Double taxation occurs when the same income is taxed twice. This most often occurs when income is taxed at a corporate level and then that same income is taxed at an individual level. This is a common occurrence when dividends are paid out. The dividends are earnings that were already taxed to the corporation. When these dividends are paid out to the shareholders, they are then also required to pay tax on the same money that the corporation was already taxed for. It can also be a problem when an income is taxed by two countries, for example where the money is earned and where the earner has citizenship.

Double taxation is a common term that we hear but one that many may not fully understand. An Amherst resident was looking for some clarification about what double taxation refers to and how this can be avoided.

How Dividend Payments Can Fall into Double Taxation

The profit a corporation earns is taxed as income. For publicly traded companies, whatever is left from these profits may be distributed to the company’s shareholders. When these are paid out in the form of dividends, the shareholders are then required to pay their own tax on the income. This money is essentially double taxed, with taxes paid at both the corporate and individual levels.

International Double Taxation

In some cases, double taxation may occur when the money is taxed by two different countries. If the money is earned in one country but the employee legally resides in another, both countries may be entitled to receive taxes on the income. The money is then double taxed by two different countries.

Strategies to Prevent Double Taxation

Setting up the right business structure, LLC, S Corporation, Partnership, and Sole Proprietorship, can allow you to skip the corporate tax. The money would then only be taxed once at the individual level. C Corporations are one of the most common entities facing double taxation, as they are required to pay taxes on corporate earnings.

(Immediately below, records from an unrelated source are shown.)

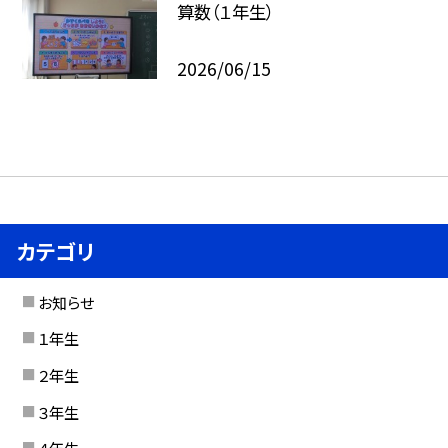
算数（１年生）
2026/06/15
カテゴリ
お知らせ
１年生
２年生
３年生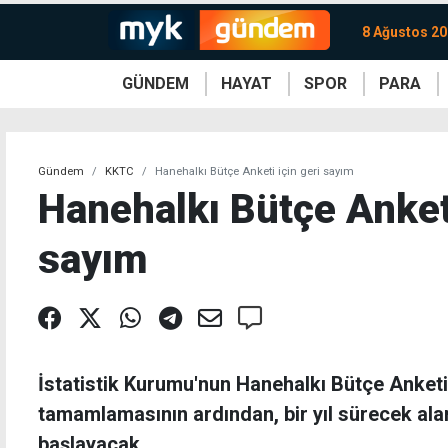
8 Ağustos 20
GÜNDEM
HAYAT
SPOR
PARA
KKTC
Magazin
KKTC
Ekonomi
Türkiye
Türkiye
Kripto
Sağlık
Güney
Avrupa
Döviz
Kadın
Dünya
Dünya
Borsa
Lezzetler
Çev
Gündem
KKTC
Hanehalkı Bütçe Anketi için geri sayım
Hanehalkı Bütçe Anketi
sayım
İstatistik Kurumu'nun Hanehalkı Bütçe Anketi 
tamamlamasının ardından, bir yıl sürecek ala
başlayacak.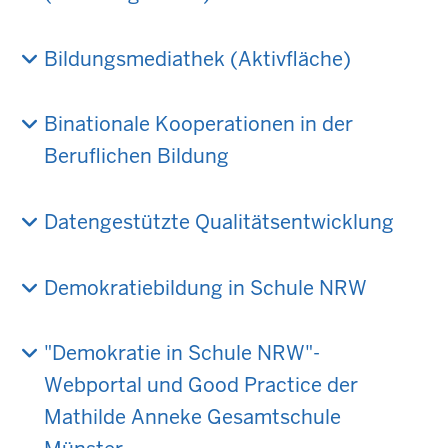
Bildungsmediathek (Aktivfläche)
Binationale Kooperationen in der
Beruflichen Bildung
Datengestützte Qualitätsentwicklung
Demokratiebildung in Schule NRW
"Demokratie in Schule NRW"-
Webportal und Good Practice der
Mathilde Anneke Gesamtschule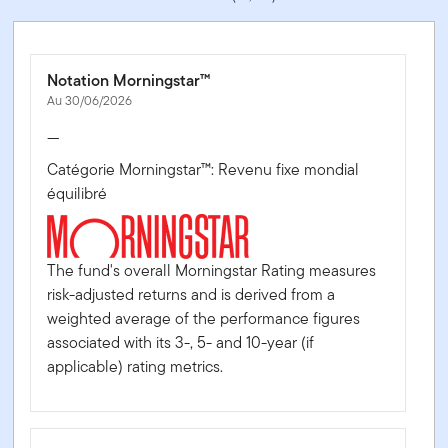
Notation Morningstar™
Au 30/06/2026
—
Catégorie Morningstar™: Revenu fixe mondial
équilibré
The fund's overall Morningstar Rating measures
risk-adjusted returns and is derived from a
weighted average of the performance figures
associated with its 3-, 5- and 10-year (if
applicable) rating metrics.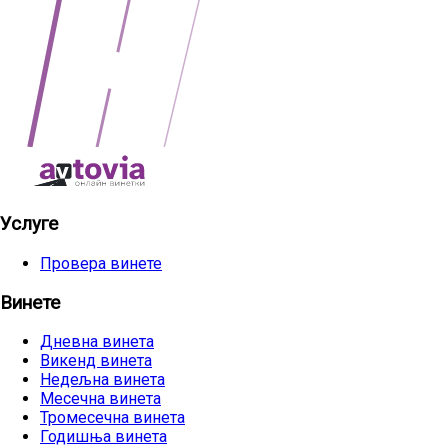
Услуге
Провера винете
Винете
Дневна винета
Викенд винета
Недељна винета
Месечна винета
Тромесечна винета
Годишња винета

For those facing international double taxation, the U.S. allows for a Foreign Tax Credit (FTC) on your tax return. This entitles the filer to claim a dollar-for-dollar credit for income taxes paid to a foreign country.

Understanding the scenarios that will leave you most at risk for double taxation will help you to prevent this from happening. The Amherst resident is happy to now have a better understanding of what double taxation is and how to prevent this.